Xu Chen and Rui-Ze Gong contributed equally to this work.

[Correction added on 14 February 2025, after first online publication: The subcategory has been changed.]

Summary

Therapeutic approaches for acute myeloid leukaemia (AML) and myelodysplastic syndromes (MDS) differ due to distinct diagnostic criteria and treatment strengths. However, reliable biomarkers to differentiate AML from MDS are needed. This study investigated transfer RNA (tRNA) modifications, particularly hydroxy-wybutosine (OHyW), in the transition from MDS to AML. We found a significant decrease in OHyW and its biosynthetic enzyme leucine carboxyl methyltransferase 2 (LCMT2, alias symbol is TYW4) levels in AML compared to MDS. Mass spectrometric analysis revealed distinct tRNA modification patterns, with AML showing decreased OHyW and increased precursor levels, indicating a disrupted biosynthetic pathway. Lower LCMT2 expression correlated with reduced drug sensitivity and limited differentiation potential in AML cell lines.
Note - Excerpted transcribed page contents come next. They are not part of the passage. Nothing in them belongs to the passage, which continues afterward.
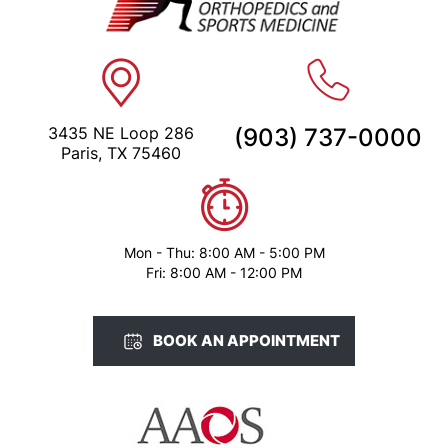
3435 NE Loop 286
(903) 737-0000
Paris, TX 75460
Mon - Thu: 8:00 AM - 5:00 PM
Fri: 8:00 AM - 12:00 PM
BOOK AN APPOINTMENT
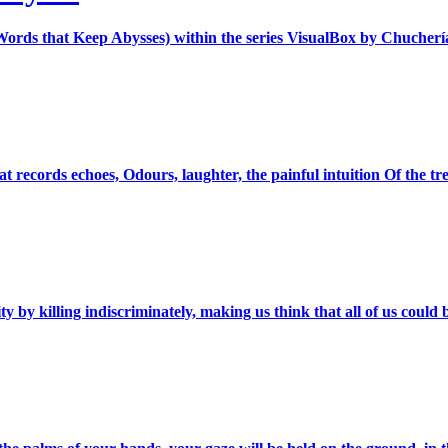
Words that Keep Abysses) within the series VisualBox by Chucherí
ecords echoes, Odours, laughter, the painful intuition Of the tremo
ty by killing indiscriminately, making us think that all of us could 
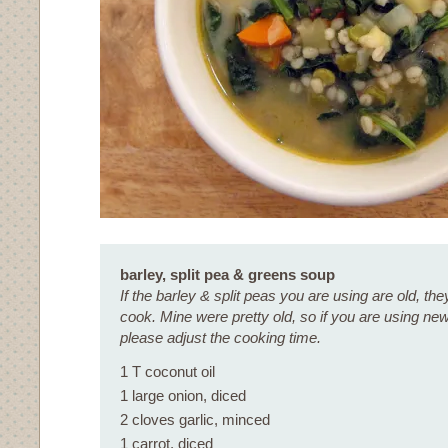
barley, split pea & greens soup
If the barley & split peas you are using are old, they
cook. Mine were pretty old, so if you are using ne
please adjust the cooking time.
1 T coconut oil
1 large onion, diced
2 cloves garlic, minced
1 carrot, diced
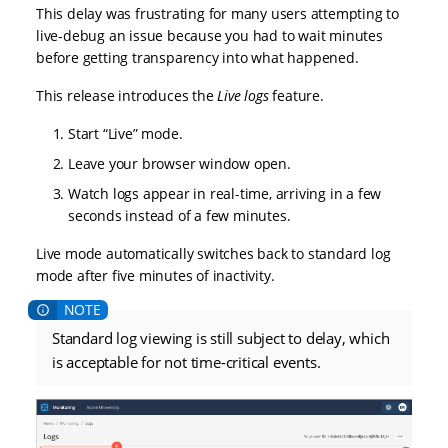
This delay was frustrating for many users attempting to
live-debug an issue because you had to wait minutes
before getting transparency into what happened.
This release introduces the
Live logs
feature.
Start “Live” mode.
Leave your browser window open.
Watch logs appear in real-time, arriving in a few
seconds instead of a few minutes.
Live mode automatically switches back to standard log
mode after five minutes of inactivity.
Standard log viewing is still subject to delay, which
is acceptable for not time-critical events.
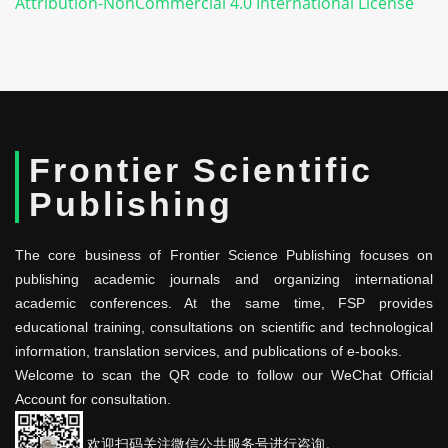
Attribution-NonCommercial 4.0 International License
Frontier Scientific
Publishing
The core business of Frontier Science Publishing focuses on
publishing academic journals and organizing international
academic conferences. At the same time, FSP provides
educational training, consultations on scientific and technological
information, translation services, and publications of e-books.
Welcome to scan the QR code to follow our WeChat Official
Account for consultation.
欢迎扫码关注微信公共服务号进行咨询。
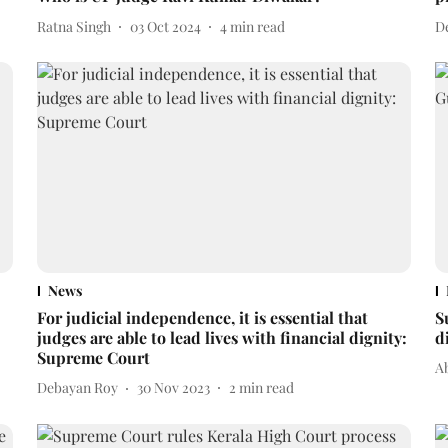
Ratna Singh
03 Oct 2024
4
min read
D
News
For judicial independence, it is essential that
S
judges are able to lead lives with financial dignity:
d
Supreme Court
A
Debayan Roy
30 Nov 2023
2
min read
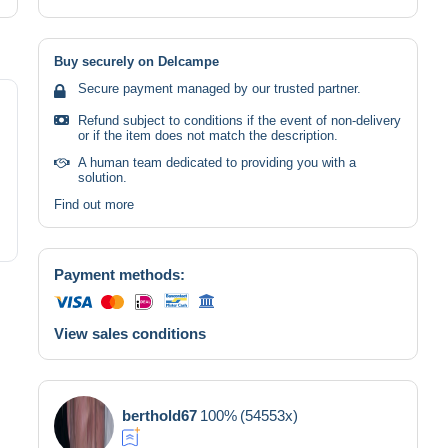
Buy securely on Delcampe
Secure payment managed by our trusted partner.
Refund subject to conditions if the event of non-delivery
or if the item does not match the description.
A human team dedicated to providing you with a
solution.
Find out more
Payment methods:
View sales conditions
berthold67
100%
(54553x)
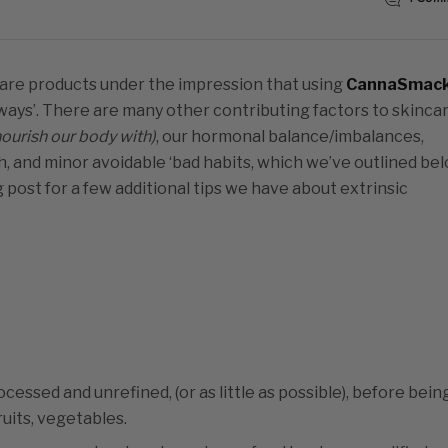
incare products under the impression that using
CannaSmac
always’. There are many other contributing factors to skinca
ourish our body with)
, our hormonal balance/imbalances,
, and minor avoidable ‘bad habits, which we’ve outlined bel
g post for a few additional tips we have about extrinsic
cessed and unrefined, (or as little as possible), before bein
uits, vegetables.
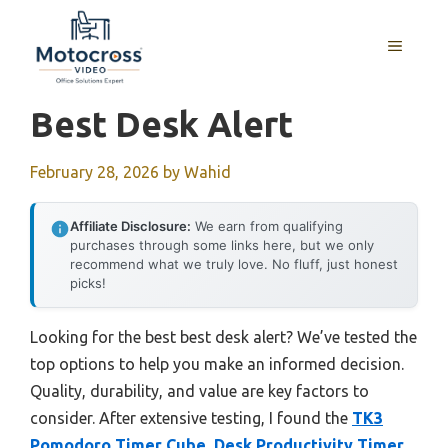
Skip
to
MENU
content
Best Desk Alert
February 28, 2026
by
Wahid
Affiliate Disclosure:
We earn from qualifying
purchases through some links here, but we only
recommend what we truly love. No fluff, just honest
picks!
Looking for the best best desk alert? We’ve tested the
top options to help you make an informed decision.
Quality, durability, and value are key factors to
consider. After extensive testing, I found the
TK3
Pomodoro Timer Cube, Desk Productivity Timer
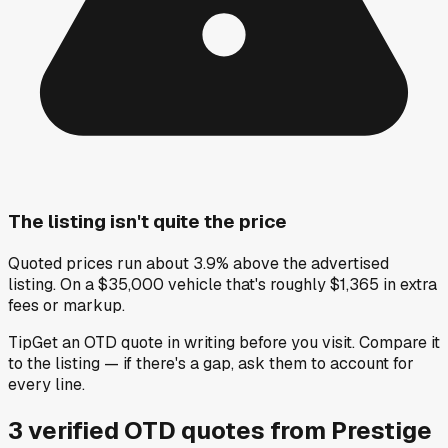
The listing isn't quite the price
Quoted prices run about 3.9% above the advertised
listing. On a $35,000 vehicle that's roughly $1,365 in extra
fees or markup.
Tip
Get an OTD quote in writing before you visit. Compare it
to the listing — if there's a gap, ask them to account for
every line.
3
verified OTD
quotes
from
Prestige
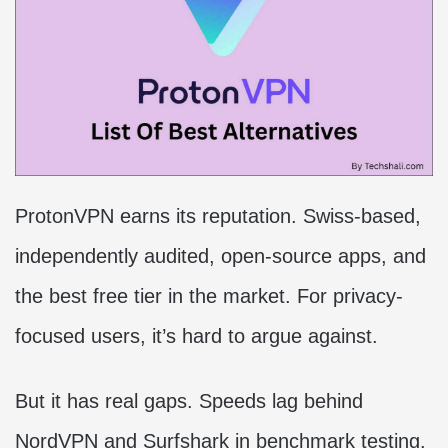
ProtonVPN earns its reputation. Swiss-based,
independently audited, open-source apps, and
the best free tier in the market. For privacy-
focused users, it’s hard to argue against.
But it has real gaps. Speeds lag behind
NordVPN and Surfshark in benchmark testing.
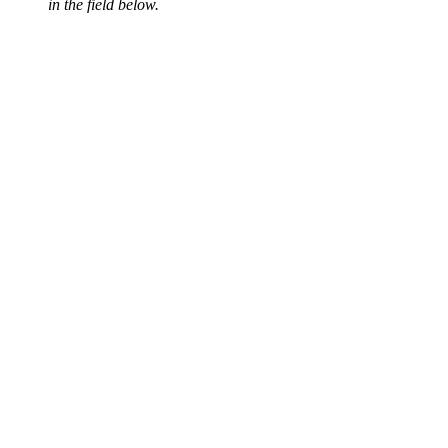
in the field below.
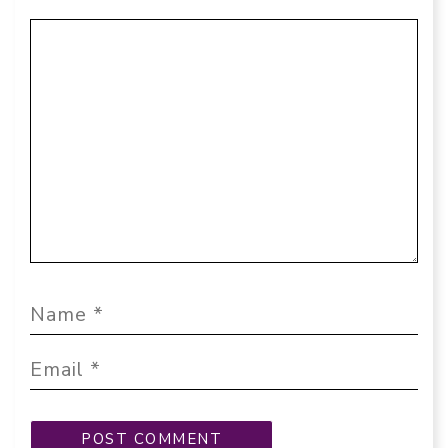
Comment
Name
Email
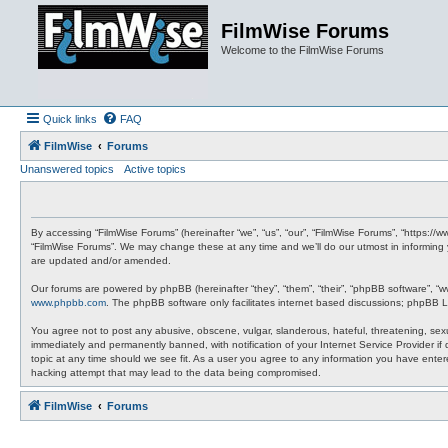
FilmWise Forums
Welcome to the FilmWise Forums
Quick links
FAQ
FilmWise
Forums
Unanswered topics
Active topics
By accessing “FilmWise Forums” (hereinafter “we”, “us”, “our”, “FilmWise Forums”, “https://
“FilmWise Forums”. We may change these at any time and we’ll do our utmost in informing 
are updated and/or amended.
Our forums are powered by phpBB (hereinafter “they”, “them”, “their”, “phpBB software”, “
www.phpbb.com
. The phpBB software only facilitates internet based discussions; phpBB L
You agree not to post any abusive, obscene, vulgar, slanderous, hateful, threatening, sexu
immediately and permanently banned, with notification of your Internet Service Provider if
topic at any time should we see fit. As a user you agree to any information you have entere
hacking attempt that may lead to the data being compromised.
FilmWise
Forums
The results highlight the pivotal role of tRNA modifications in the progression from MDS to AML and suggest that targeting LCMT2 may enhance therapeutic outcomes in AML. By understanding these molecular mechanisms, we can develop new diagnostic markers and therapeutic strategies, potentially transforming the clinical management of AML and improving patient outcomes.

CONFLICT OF INTEREST STATEMENT

The authors state that they have no known financial conflicts of interest or personal relationships that could have influenced the work reported in this paper.

DATA AVAILABILITY STATEMENT

Upon reasonable request, the data supporting the findings of this study are available from the corresponding author.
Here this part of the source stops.